A vote on how to vote: Critics, backers of instant runoff speaking up in Duluth


When Election Day arrives in three weeks, residents of Duluth will take a vote on how they should vote in the future.

Arguments for and against the adoption of instant runoff voting (also known as ranked choice voting) are heating up in advance of Duluthians tacking the ballot question on Nov. 2.

Cities including Minneapolis and St. Paul have adopted instant runoff voting in the past decade. Instead of holding a primary to narrow the field of candidates down to two, voters see several names on the November ballot and rank their top choices in order.
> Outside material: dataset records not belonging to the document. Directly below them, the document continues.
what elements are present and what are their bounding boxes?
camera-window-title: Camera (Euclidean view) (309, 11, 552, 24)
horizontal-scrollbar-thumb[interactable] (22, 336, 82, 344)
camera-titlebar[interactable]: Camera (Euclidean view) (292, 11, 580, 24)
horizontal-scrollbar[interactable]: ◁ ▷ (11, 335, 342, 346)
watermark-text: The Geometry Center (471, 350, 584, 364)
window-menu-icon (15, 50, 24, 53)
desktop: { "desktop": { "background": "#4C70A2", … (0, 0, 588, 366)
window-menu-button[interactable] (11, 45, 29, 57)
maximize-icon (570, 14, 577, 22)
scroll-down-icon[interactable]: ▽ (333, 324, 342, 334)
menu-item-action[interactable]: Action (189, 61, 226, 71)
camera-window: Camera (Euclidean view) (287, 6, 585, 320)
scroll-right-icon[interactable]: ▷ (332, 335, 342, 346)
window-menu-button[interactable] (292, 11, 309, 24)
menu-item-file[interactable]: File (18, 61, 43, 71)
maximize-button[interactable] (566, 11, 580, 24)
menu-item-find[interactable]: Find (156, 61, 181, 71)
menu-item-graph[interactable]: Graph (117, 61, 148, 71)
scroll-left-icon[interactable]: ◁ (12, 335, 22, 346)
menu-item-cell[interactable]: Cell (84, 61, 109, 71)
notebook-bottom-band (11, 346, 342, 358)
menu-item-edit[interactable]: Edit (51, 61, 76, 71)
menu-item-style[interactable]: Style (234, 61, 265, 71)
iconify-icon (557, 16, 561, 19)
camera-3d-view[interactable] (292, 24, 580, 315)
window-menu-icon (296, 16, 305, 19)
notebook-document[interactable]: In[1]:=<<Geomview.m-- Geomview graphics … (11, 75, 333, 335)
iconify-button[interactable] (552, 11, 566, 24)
Those who support the system – including the Duluth Better Ballot Campaign – say it saves the cost of holding a primary and gives voters in the November election more options.

They got an assist recently when Nirvana co-founder Krist Novoselic came to Duluth for a Rock Your Vote event that included a vote for the best local band – ranked choice style.
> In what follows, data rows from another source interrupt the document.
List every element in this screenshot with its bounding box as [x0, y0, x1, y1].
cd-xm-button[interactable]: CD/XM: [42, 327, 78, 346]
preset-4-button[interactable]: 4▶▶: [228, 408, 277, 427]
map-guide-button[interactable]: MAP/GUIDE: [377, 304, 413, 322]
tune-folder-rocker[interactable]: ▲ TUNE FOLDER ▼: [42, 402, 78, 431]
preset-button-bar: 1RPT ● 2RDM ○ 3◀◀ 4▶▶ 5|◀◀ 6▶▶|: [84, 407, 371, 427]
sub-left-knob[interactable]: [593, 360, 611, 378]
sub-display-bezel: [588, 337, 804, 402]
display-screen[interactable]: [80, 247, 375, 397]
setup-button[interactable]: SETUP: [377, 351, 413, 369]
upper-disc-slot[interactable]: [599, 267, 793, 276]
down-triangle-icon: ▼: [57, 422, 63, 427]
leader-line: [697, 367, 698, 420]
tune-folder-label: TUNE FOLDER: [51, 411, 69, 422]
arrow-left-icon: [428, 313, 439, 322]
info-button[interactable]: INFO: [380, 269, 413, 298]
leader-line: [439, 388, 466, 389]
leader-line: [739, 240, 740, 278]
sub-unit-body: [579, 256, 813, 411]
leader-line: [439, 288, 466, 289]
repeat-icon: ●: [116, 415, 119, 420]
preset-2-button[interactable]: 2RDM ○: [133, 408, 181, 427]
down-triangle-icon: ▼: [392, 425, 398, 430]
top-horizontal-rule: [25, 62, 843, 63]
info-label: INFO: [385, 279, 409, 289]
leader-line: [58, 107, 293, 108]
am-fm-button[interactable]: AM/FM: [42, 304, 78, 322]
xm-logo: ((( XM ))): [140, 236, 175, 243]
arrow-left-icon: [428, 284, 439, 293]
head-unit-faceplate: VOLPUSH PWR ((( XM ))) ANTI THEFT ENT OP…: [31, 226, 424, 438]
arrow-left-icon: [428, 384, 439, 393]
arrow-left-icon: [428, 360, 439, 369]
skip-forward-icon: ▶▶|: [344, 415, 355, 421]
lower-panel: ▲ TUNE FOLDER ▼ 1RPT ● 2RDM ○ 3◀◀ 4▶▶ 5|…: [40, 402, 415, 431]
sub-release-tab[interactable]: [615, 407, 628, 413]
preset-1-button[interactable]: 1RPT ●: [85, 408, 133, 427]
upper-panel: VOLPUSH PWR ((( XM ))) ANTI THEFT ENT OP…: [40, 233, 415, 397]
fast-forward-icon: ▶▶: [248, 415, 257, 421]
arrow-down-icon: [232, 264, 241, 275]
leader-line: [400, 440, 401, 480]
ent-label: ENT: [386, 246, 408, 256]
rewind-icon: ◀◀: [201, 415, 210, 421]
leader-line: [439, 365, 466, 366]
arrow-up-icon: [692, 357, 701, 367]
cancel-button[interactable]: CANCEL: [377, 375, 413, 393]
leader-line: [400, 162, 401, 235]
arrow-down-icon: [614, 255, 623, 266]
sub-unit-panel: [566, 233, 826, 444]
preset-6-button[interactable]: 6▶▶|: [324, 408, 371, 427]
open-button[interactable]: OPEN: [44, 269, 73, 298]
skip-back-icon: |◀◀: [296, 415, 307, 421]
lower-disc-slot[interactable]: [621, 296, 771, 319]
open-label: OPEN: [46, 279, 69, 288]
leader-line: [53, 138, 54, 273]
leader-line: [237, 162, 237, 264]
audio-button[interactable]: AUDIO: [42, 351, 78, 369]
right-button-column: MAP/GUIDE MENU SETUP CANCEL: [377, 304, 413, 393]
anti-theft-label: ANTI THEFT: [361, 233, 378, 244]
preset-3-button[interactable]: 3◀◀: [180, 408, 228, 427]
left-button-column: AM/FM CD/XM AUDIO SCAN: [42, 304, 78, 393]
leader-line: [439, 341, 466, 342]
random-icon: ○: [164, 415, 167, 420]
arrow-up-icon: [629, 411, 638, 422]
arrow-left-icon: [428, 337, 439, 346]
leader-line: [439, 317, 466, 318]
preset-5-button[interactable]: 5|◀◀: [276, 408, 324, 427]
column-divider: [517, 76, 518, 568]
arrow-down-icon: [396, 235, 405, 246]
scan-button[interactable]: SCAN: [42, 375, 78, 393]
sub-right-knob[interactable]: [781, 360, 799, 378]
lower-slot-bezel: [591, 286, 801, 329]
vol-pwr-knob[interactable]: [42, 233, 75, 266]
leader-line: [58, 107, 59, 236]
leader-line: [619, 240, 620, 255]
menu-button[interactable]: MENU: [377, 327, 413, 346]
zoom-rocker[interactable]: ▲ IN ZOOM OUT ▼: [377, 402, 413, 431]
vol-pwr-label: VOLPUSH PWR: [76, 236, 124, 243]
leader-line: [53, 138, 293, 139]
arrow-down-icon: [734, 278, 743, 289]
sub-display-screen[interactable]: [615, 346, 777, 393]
But opponents who spoke out against instant runoff voting over the weekend included Duluth Mayor Don Ness and five city councilors, FOX 21 reports.

Ness called it a solution in search of a problem, Northland's NewsCenter says, and argued that narrowing the field to a pair of November candidates allows a "one on one contest of ideas."
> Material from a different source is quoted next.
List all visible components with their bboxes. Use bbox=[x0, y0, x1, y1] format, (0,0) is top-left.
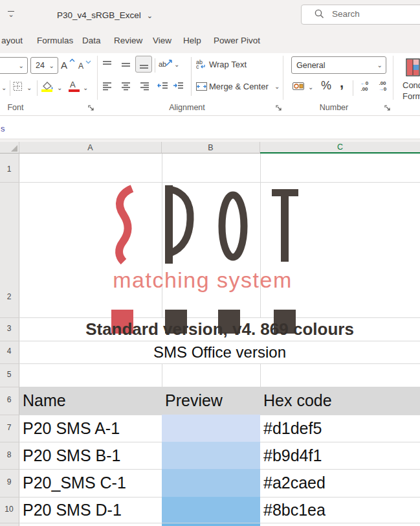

Katie Humphrey, manager of Duluth's Better Ballot Campaign, notes the turnout for the city's recent primary was 17 percent. Humphrey tells the News Tribune the current system lets a relatively small group of voters set the ballot, depriving more voters of options.

The newspaper reported last week on TV ads in support of ranked choice voting that hit Duluth airwaves, paid for with $70,000 from the non-profit group FairVote Minnesota.